NHS Highland offers apology after denying parents chance to see prematurely-born son
A HEALTH board has apologised to a couple after they were denied the chance to hold their premature baby moments before he died.
NHS Highland has been heavily criticised for failings of staff at two hospitals – Caithness General in Wick and Raigmore in Inverness – in the care and treatment of “Baby A” during and after the pregnancy.
They failed to tell the parents that their unborn son had an abdominal-wall defect, detected during an amniocentesis procedure 18 weeks into pregnancy to assess abnormalities or serious health conditions.
Their son was born prematurely four weeks later at Raigmore Hospital on 5 January this year, but died shortly afterwards.
The couple, named in the report as Mr and Mrs C, later learned that their son’s heart was beating when he was born but they were not given the opportunity to hold him until he died.
They complained to Scottish Public Services Ombudsman about the standards of care, and four of their six complaints were upheld.
Jim Martin, the ombudsman, also upheld the complaint that the board failed to arrange a consultant review to determine what went wrong and what implications this could have for a future pregnancy.
NHS Highland yesterday made an unreserved apology to the couple while Margaret Watt, chairwoman of Scotland Patients Association, hit out at the “distressing” treatment suffered by the family, saying such apologies from health boards “come too late”.
She added: “If they got it right in the first place, there would be no need to apologise.
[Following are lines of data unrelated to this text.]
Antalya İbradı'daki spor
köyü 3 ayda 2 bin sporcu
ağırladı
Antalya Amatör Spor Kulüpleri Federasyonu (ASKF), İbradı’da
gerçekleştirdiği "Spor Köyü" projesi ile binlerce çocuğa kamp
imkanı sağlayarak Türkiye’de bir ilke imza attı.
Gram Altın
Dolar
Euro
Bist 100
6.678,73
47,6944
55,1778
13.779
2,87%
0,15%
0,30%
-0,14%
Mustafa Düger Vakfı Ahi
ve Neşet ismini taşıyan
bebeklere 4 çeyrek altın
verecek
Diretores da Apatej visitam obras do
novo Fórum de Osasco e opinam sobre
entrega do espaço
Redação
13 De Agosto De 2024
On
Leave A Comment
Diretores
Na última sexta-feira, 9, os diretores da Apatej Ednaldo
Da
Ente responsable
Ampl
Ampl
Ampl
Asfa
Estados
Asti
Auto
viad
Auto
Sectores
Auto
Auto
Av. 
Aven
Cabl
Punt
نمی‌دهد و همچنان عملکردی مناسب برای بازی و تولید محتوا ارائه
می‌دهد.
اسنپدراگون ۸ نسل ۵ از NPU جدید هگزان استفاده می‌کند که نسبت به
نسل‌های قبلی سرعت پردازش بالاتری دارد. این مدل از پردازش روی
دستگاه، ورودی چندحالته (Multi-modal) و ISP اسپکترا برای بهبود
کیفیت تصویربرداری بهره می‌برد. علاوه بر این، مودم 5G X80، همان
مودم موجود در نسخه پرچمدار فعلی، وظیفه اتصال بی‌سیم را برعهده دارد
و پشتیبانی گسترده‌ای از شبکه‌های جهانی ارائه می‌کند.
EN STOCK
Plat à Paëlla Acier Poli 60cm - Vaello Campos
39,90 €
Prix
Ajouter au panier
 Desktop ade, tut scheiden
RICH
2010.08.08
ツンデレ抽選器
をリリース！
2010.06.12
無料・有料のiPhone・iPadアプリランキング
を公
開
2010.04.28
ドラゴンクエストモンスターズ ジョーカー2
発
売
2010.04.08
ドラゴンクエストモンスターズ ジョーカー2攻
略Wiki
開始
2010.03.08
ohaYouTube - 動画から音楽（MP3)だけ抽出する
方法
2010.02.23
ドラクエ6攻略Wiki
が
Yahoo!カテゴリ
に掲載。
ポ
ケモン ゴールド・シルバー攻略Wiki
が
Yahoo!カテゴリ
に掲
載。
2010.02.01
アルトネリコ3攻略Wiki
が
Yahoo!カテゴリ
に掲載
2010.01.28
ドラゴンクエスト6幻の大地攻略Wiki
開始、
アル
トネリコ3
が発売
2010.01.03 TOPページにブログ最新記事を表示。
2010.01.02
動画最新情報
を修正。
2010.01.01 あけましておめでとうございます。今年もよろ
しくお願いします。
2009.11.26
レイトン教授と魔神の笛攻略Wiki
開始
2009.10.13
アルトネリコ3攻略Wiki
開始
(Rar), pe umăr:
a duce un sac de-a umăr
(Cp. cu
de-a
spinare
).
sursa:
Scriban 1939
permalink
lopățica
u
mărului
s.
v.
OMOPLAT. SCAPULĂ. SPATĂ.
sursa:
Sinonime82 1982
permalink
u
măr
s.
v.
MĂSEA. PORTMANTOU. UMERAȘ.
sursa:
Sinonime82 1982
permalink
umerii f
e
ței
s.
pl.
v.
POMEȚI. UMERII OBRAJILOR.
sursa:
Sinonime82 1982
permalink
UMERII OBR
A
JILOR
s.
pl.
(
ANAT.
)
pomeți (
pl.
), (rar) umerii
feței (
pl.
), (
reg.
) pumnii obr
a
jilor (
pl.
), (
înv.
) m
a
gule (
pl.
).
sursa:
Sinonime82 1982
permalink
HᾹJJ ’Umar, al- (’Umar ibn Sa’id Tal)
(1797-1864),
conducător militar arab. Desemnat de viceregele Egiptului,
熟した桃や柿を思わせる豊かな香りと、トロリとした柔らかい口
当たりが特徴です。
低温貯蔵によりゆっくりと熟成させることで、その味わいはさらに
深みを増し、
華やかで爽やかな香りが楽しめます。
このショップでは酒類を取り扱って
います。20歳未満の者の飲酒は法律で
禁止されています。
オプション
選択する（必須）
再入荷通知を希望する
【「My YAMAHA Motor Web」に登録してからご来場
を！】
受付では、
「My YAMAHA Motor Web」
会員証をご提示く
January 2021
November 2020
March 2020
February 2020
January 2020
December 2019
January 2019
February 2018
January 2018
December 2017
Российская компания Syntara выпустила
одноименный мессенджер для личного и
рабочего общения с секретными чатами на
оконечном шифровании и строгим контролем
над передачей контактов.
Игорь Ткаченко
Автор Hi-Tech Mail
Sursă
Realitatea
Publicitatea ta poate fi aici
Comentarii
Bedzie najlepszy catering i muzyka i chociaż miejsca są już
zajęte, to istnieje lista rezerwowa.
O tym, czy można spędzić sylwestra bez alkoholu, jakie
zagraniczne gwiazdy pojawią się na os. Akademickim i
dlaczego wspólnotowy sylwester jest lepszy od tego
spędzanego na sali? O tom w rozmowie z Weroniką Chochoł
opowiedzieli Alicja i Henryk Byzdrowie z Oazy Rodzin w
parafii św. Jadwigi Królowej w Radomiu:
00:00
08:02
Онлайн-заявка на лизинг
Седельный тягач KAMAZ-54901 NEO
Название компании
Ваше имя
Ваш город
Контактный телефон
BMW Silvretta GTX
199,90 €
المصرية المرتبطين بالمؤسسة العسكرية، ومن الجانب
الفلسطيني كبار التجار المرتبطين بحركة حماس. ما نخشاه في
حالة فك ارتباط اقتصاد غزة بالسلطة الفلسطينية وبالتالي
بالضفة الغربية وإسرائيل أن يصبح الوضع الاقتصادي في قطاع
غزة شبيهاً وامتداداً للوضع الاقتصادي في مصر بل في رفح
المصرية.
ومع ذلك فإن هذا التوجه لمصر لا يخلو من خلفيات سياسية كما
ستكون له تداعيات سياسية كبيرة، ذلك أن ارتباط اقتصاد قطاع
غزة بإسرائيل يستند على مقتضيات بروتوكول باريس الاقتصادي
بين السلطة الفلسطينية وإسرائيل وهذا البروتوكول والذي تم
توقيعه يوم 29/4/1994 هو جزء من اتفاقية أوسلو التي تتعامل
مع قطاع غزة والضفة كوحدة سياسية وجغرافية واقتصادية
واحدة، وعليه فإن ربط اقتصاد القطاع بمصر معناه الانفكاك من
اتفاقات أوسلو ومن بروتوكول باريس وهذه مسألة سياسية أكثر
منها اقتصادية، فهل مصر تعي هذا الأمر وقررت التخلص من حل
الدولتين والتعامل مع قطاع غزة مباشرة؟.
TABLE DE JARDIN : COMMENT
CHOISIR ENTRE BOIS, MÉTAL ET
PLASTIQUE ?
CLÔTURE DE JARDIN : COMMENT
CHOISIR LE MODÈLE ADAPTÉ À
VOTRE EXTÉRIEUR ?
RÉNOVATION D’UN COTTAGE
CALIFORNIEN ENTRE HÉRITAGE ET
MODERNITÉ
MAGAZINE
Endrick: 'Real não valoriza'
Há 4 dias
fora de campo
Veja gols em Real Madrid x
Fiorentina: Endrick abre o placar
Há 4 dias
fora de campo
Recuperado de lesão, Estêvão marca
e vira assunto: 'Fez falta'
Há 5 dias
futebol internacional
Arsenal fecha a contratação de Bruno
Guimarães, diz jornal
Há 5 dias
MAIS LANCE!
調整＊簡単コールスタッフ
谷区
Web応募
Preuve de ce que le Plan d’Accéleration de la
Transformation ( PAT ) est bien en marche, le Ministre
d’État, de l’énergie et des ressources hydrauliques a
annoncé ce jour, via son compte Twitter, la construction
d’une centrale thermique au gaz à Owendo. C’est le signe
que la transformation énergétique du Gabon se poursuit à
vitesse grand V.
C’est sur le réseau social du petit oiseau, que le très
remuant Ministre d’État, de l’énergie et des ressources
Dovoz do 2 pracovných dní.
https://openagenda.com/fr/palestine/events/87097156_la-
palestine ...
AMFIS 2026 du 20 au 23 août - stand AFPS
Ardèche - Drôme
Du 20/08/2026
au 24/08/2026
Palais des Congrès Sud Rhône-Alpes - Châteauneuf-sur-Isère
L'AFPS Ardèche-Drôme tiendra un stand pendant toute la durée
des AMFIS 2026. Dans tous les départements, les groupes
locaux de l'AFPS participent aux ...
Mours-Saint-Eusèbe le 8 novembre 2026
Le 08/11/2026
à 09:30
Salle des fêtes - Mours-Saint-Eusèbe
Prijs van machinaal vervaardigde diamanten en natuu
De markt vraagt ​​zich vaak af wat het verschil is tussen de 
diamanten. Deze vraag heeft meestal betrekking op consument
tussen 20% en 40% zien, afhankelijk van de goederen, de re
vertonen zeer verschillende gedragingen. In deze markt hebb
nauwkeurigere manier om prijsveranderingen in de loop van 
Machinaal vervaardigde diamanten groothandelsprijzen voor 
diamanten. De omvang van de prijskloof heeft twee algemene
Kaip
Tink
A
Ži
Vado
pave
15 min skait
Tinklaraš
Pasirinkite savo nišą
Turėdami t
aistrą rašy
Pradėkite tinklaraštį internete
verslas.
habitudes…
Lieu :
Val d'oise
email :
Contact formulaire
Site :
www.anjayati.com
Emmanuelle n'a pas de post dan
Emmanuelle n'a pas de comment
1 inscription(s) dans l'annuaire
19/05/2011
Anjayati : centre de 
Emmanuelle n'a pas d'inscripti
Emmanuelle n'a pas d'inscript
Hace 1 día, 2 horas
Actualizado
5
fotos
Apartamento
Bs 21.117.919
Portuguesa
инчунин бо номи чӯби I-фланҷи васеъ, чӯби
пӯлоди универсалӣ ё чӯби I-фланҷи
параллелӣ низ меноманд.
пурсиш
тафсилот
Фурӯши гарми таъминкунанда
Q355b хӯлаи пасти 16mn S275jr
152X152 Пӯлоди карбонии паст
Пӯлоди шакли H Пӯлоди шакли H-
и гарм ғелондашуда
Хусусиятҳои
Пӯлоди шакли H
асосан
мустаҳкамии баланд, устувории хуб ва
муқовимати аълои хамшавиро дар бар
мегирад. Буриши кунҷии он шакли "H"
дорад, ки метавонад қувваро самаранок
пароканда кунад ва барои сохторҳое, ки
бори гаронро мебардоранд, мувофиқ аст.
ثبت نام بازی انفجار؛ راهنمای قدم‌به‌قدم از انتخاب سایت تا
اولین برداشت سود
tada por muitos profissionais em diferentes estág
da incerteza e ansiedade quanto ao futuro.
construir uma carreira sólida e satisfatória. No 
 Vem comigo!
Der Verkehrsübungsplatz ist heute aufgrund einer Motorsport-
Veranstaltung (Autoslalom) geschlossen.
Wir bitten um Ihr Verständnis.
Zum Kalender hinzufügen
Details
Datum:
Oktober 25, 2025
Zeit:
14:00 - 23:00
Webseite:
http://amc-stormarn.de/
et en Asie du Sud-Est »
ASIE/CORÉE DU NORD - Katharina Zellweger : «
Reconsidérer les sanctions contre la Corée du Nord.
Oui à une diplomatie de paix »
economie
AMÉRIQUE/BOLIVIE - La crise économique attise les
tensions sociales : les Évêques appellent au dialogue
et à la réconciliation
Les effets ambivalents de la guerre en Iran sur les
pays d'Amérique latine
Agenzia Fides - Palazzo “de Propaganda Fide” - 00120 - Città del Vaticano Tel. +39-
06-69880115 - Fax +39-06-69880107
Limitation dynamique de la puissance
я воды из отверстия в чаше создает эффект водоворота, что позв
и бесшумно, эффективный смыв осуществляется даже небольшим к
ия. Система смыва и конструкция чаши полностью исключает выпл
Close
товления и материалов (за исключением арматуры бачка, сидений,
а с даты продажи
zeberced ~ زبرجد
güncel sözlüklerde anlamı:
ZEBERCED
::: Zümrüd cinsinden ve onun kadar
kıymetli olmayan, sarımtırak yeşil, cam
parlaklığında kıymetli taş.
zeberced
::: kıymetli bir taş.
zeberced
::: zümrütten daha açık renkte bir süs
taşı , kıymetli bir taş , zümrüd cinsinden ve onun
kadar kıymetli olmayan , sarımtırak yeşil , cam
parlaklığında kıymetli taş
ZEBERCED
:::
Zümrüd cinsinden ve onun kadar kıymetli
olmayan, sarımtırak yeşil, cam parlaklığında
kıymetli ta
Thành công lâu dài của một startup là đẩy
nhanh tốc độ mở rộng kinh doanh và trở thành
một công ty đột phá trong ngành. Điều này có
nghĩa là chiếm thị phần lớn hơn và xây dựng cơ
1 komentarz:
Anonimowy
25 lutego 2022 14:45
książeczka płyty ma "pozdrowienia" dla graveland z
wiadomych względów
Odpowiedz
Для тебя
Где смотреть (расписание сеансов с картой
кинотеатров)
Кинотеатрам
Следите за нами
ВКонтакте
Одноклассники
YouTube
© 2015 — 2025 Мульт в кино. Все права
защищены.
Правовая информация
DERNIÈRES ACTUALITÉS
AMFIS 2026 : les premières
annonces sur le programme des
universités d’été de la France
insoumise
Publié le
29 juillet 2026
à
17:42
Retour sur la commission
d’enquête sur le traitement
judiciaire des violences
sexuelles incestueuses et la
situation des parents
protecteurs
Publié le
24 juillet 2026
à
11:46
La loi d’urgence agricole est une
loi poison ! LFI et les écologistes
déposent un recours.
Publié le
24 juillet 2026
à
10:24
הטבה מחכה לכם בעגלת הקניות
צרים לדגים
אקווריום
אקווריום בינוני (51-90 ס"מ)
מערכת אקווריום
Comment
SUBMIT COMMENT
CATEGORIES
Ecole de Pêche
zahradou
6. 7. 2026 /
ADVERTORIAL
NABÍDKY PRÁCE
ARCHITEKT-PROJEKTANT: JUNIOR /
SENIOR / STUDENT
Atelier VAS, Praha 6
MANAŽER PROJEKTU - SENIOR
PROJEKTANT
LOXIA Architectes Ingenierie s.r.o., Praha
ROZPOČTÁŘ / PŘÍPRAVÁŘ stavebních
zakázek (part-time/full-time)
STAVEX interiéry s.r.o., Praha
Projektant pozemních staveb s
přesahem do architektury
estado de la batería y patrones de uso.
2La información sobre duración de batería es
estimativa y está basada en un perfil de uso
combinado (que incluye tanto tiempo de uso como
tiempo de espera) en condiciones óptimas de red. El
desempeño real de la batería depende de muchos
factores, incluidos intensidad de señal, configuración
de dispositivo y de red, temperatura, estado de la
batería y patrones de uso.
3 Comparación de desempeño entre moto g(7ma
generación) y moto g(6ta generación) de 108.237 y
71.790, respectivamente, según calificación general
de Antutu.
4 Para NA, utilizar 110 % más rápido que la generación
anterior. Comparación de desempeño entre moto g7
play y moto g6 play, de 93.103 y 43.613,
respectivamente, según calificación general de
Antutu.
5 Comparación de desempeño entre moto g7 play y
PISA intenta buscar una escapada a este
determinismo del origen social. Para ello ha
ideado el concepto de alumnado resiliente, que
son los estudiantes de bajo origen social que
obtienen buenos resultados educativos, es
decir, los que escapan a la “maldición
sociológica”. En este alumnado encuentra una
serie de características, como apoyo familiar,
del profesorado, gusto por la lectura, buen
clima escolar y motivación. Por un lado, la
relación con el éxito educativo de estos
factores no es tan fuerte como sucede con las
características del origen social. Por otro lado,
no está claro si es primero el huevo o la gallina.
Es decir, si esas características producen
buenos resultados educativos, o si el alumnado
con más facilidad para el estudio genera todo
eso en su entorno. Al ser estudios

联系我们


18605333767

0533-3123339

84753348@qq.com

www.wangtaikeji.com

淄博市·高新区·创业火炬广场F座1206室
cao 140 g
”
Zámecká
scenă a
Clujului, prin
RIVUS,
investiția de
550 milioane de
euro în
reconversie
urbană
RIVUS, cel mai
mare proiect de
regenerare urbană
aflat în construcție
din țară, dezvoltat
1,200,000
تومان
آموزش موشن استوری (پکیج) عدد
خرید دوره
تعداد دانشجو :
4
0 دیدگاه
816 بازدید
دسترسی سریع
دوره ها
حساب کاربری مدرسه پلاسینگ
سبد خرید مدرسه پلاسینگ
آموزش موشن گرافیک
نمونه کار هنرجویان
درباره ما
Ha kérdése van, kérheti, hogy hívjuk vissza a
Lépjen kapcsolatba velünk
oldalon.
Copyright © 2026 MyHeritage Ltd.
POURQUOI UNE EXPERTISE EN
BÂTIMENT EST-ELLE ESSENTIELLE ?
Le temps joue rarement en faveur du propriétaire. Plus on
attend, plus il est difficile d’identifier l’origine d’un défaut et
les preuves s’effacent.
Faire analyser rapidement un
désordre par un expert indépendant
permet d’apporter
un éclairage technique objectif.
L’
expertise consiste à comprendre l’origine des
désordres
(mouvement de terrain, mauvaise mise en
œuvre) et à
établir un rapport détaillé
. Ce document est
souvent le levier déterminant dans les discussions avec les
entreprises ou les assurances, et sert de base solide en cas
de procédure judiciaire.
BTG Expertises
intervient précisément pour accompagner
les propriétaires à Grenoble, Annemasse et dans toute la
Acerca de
This couple have gone through a devastating experience.
“I certainly would not like to be in the mother’s position. She had to carry this baby and then lose it.
“When will the NHS get it right? When are people going to pay the price for making mistakes like this? Why do you think there are guidelines in place? They are there for staff to follow.
“The fact that they had no respect of dignity for the mother and father by letting them hold the baby is shocking. They will never get over that.”
NHS Highland chief executive Elaine Mead said: “I offer my personal and unreserved apology and sincere condolences to the family for failing to provide the standards of care they required and the devastating impact this had on their lives.
“I will continue to lead and support colleagues to ensure, as far as possible, that something like this can not happen again.”
Medical director Dr Ian Bashford added: “I would also like to offer my condolences to the family. We welcome the independent review by the ombudsman’s office and fully accept the recommendations and will implement them.
“The care that we provided fell below the standard that we would expect and I would like to offer my sincere apologies for the distress that has caused.”
The ombudsman said the couple had gone for the amniocentesis examination on 7 December last year because a previous test indicated a “heightened risk of Down’s Syndrome”.
But he added: “At the time, Baby A was found to have an abdominal-wall defect but Mr and Mrs C were not informed of this at the time.
“On 20 December Mrs C’s waters broke. She contacted [Caithness General] Hospital and was advised to go to her local health centre, where she was examined and sent home.”
The couple complained that the death had had a “devastating effect” on their lives.
The ombudsman made eight recommendations, including each hospital follow Royal College of Obstetricians and Gynaecologists guidelines when carrying out amniocentesis procedures.